Print, word for word, the opening line of the data below and every line after it through the line that contains "BETTER VILLAIN", but not the pictures.
++++
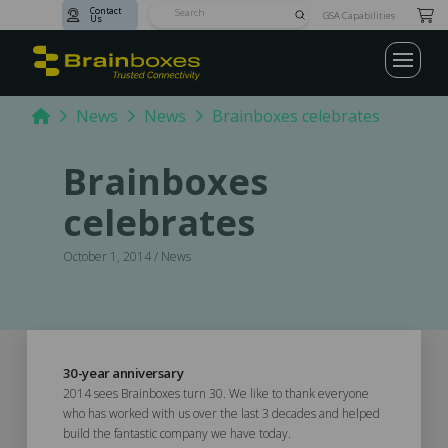
Contact
Submit
GSA Capabilities
Us
Search
Home
News
News
Brainboxes celebrates
Brainboxes
celebrates
October 1, 2014 / News
30-year anniversary
2014 sees Brainboxes turn 30. We like to thank everyone
who has worked with us over the last 3 decades and helped
build the fantastic company we have today.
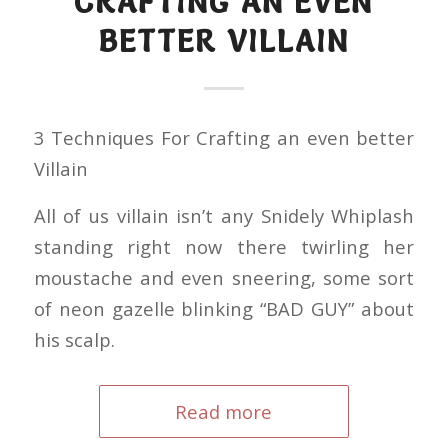
CRAFTING AN EVEN
BETTER VILLAIN
3 Techniques For Crafting an even better
Villain
All of us villain isn’t any Snidely Whiplash
standing right now there twirling her
moustache and even sneering, some sort
of neon gazelle blinking “BAD GUY” about
his scalp.
Read more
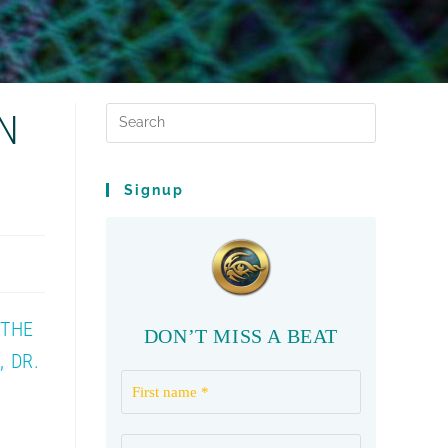
N
Signup
 THE
DON’T MISS A BEAT
 DR.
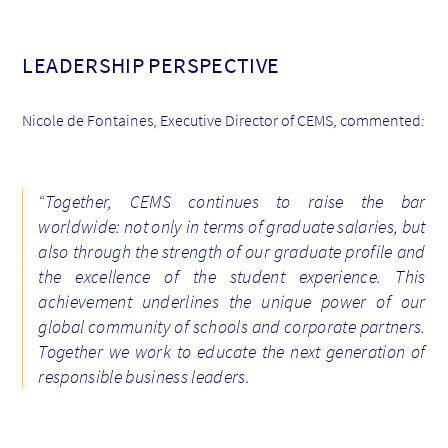
LEADERSHIP PERSPECTIVE
Nicole de Fontaines, Executive Director of CEMS, commented:
“Together, CEMS continues to raise the bar
worldwide: not only in terms of graduate salaries, but
also through the strength of our graduate profile and
the excellence of the student experience. This
achievement underlines the unique power of our
global community of schools and corporate partners.
Together we work to educate the next generation of
responsible business leaders.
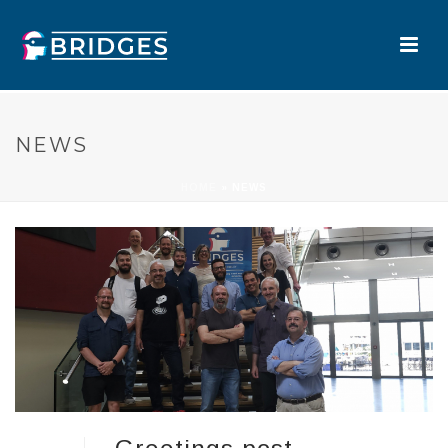
NEWS
HOME
»
NEWS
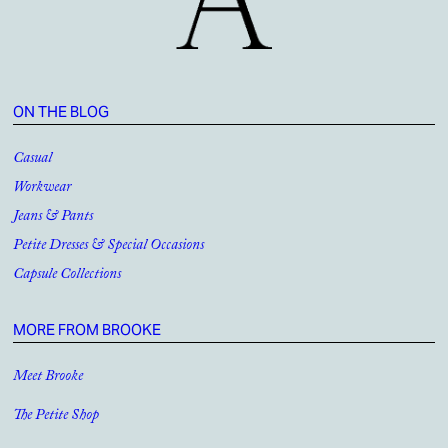
ON THE BLOG
Casual
Workwear
Jeans & Pants
Petite Dresses & Special Occasions
Capsule Collections
MORE FROM BROOKE
Meet Brooke
The Petite Shop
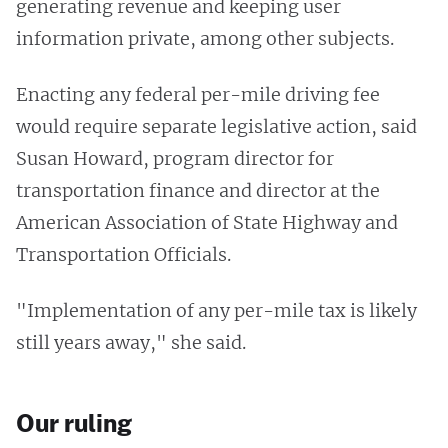
generating revenue and keeping user
information private, among other subjects.
Enacting any federal per-mile driving fee
would require separate legislative action, said
Susan Howard, program director for
transportation finance and director at the
American Association of State Highway and
Transportation Officials.
"Implementation of any per-mile tax is likely
still years away," she said.
Our ruling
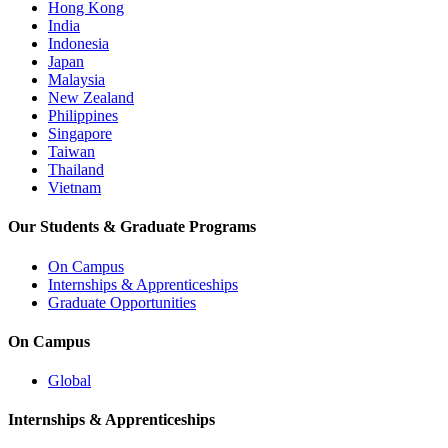
Hong Kong
India
Indonesia
Japan
Malaysia
New Zealand
Philippines
Singapore
Taiwan
Thailand
Vietnam
Our Students & Graduate Programs
On Campus
Internships & Apprenticeships
Graduate Opportunities
On Campus
Global
Internships & Apprenticeships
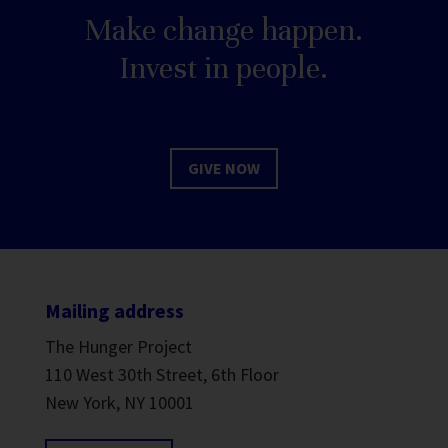
Make change happen.
Invest in people.
GIVE NOW
Mailing address
The Hunger Project
110 West 30th Street, 6th Floor
New York, NY 10001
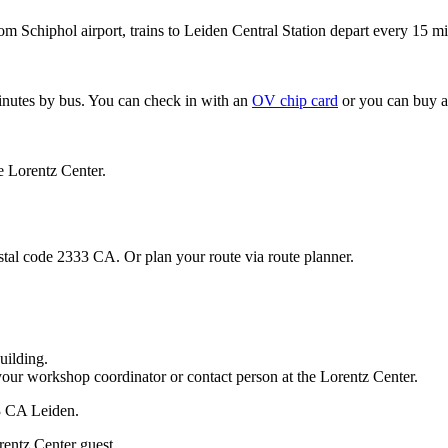
om Schiphol airport, trains to Leiden Central Station depart every 15 mi
minutes by bus. You can check in with an
OV chip card
or you can buy a
e Lorentz Center.
stal code 2333 CA. Or plan your route via route planner.
uilding.
your workshop coordinator or contact person at the Lorentz Center.
33 CA Leiden.
rentz Center guest.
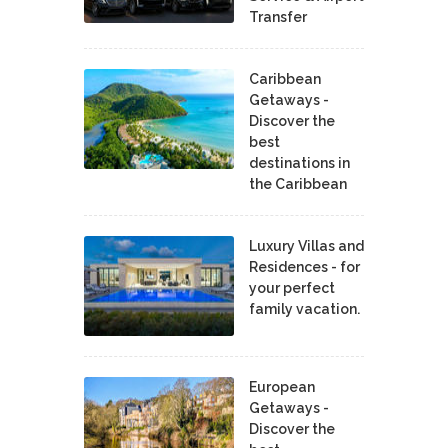
Transfer
Caribbean
Getaways -
Discover the
best
destinations in
the Caribbean
Luxury Villas and
Residences - for
your perfect
family vacation.
European
Getaways -
Discover the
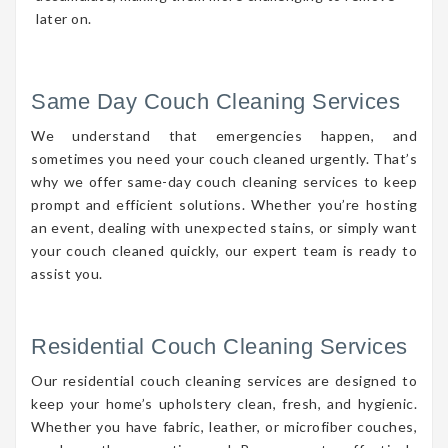
later on.
Same Day Couch Cleaning Services
We understand that emergencies happen, and
sometimes you need your couch cleaned urgently. That’s
why we offer same-day couch cleaning services to keep
prompt and efficient solutions. Whether you’re hosting
an event, dealing with unexpected stains, or simply want
your couch cleaned quickly, our expert team is ready to
assist you.
Residential Couch Cleaning Services
Our residential couch cleaning services are designed to
keep your home’s upholstery clean, fresh, and hygienic.
Whether you have fabric, leather, or microfiber couches,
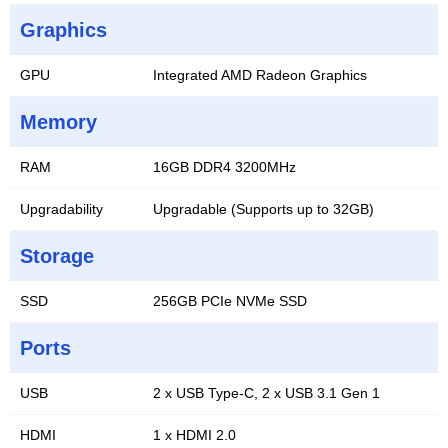
Graphics
GPU
Integrated AMD Radeon Graphics
Memory
RAM
16GB DDR4 3200MHz
Upgradability
Upgradable (Supports up to 32GB)
Storage
SSD
256GB PCIe NVMe SSD
Ports
USB
2 x USB Type-C, 2 x USB 3.1 Gen 1
HDMI
1 x HDMI 2.0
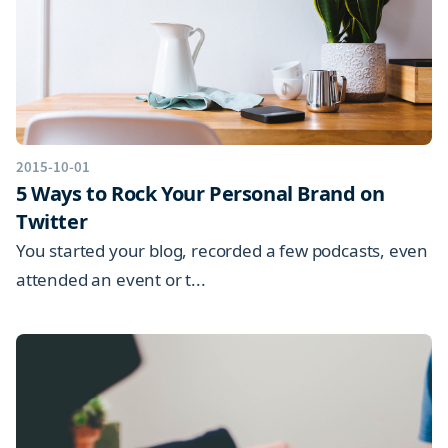
2015-10-01
5 Ways to Rock Your Personal Brand on
Twitter
You started your blog, recorded a few podcasts, even
attended an event or t...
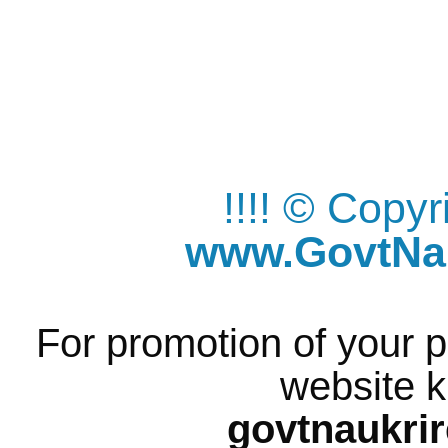
!!!! © Copy
www.GovtNau
For promotion of your p
website k
govtnaukri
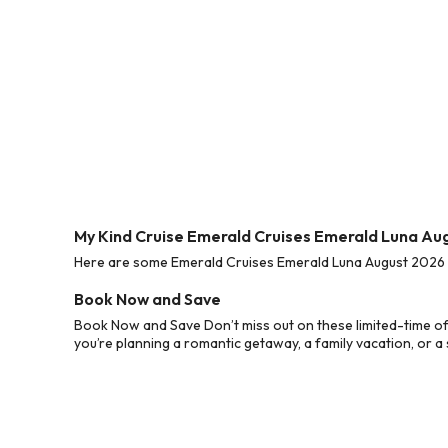
My Kind Cruise Emerald Cruises Emerald Luna Au
Here are some Emerald Cruises Emerald Luna August 2026 Cr
Book Now and Save
Book Now and Save Don’t miss out on these limited-time o
you’re planning a romantic getaway, a family vacation, or a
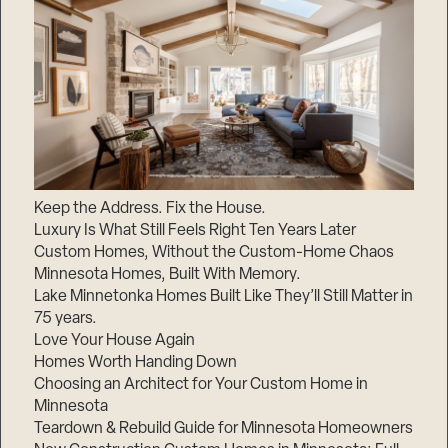
Keep the Address. Fix the House.
Luxury Is What Still Feels Right Ten Years Later
Custom Homes, Without the Custom-Home Chaos
Minnesota Homes, Built With Memory.
Lake Minnetonka Homes Built Like They’ll Still Matter in
75 years.
Love Your House Again
Homes Worth Handing Down
Choosing an Architect for Your Custom Home in
Minnesota
Teardown & Rebuild Guide for Minnesota Homeowners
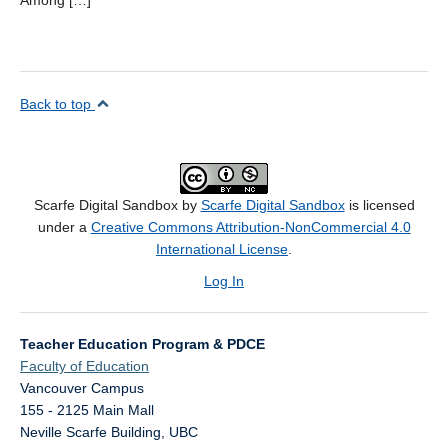
Among […]
Back to top
Scarfe Digital Sandbox by
Scarfe Digital Sandbox
is licensed
under a
Creative Commons Attribution-NonCommercial 4.0
International License
.
Log In
Teacher Education Program & PDCE
Faculty of Education
Vancouver Campus
155 - 2125 Main Mall
Neville Scarfe Building, UBC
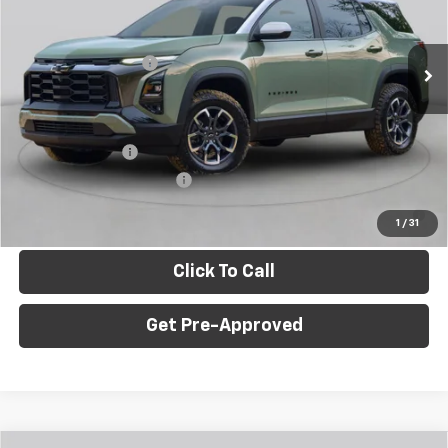
VIN:
3GNAXPEG7VL123813
Stock:
E10392
Model:
1PT26
Less
MSRP:
$35,645
Ext.
Int.
In Stock
Documentation Fee
+$490
C. Harper Price
$36,625
Add. Offers you may Qualify For:
GM Military Offer
-$500
GM First Responder Offer
-$500
4.9% APR for 36 Months for Well-Qualified Buyers When
Financed w/ GM Financial
1
/
31
Click To Call
Get Pre-Approved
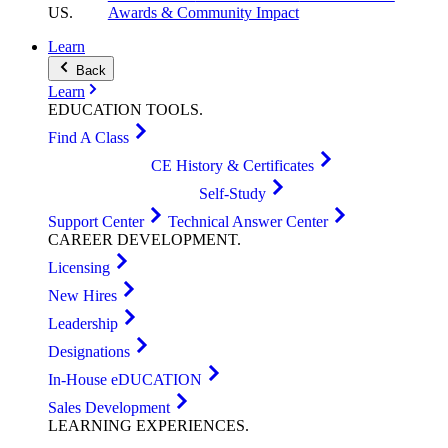
US
.
Awards & Community Impact
Learn
Back
Learn
EDUCATION
TOOLS
.
Find A Class
CE History & Certificates
Self-Study
Support Center
Technical Answer Center
CAREER
DEVELOPMENT
.
Licensing
New Hires
Leadership
Designations
In-House eDUCATION
Sales Development
LEARNING
EXPERIENCES
.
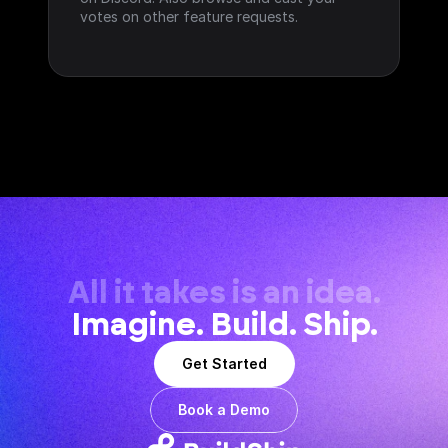
votes on other feature requests.
All it takes is an idea.
Imagine. Build. Ship.
Get Started
Book a Demo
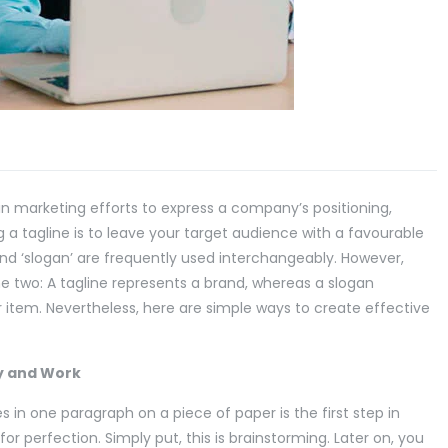
n marketing efforts to express a company’s positioning,
 a tagline is to leave your target audience with a favourable
and ‘slogan’ are frequently used interchangeably. However,
 two: A tagline represents a brand, whereas a slogan
r item. Nevertheless, here are simple ways to create effective
y and Work
s in one paragraph on a piece of paper is the first step in
for perfection. Simply put, this is brainstorming. Later on, you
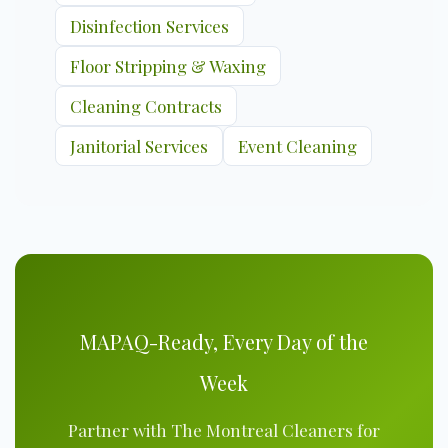
Disinfection Services
Floor Stripping & Waxing
Cleaning Contracts
Janitorial Services
Event Cleaning
MAPAQ-Ready, Every Day of the
Week
Partner with The Montreal Cleaners for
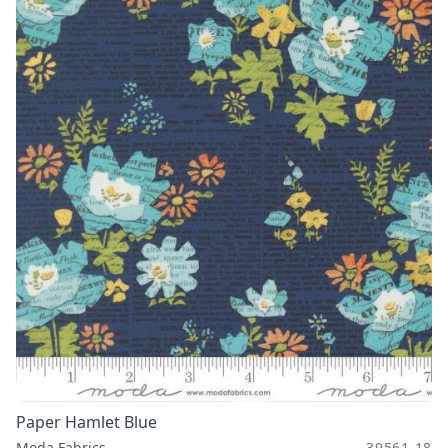
Paper Hamlet Blue
Moda Fabrics
39561 18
++++
:: SOLUTION TO THIS EXERCISE ::
Contact
Submit
GSA Capabilities
Us
Search
Home
News
News
Brainboxes celebrates
Brainboxes
celebrates
October 1, 2014 / News
30-year anniversary
2014 sees Brainboxes turn 30. We like to thank everyone
who has worked with us over the last 3 decades and helped
build the fantastic company we have today.
CRAFTING AN EVEN
BETTER VILLAIN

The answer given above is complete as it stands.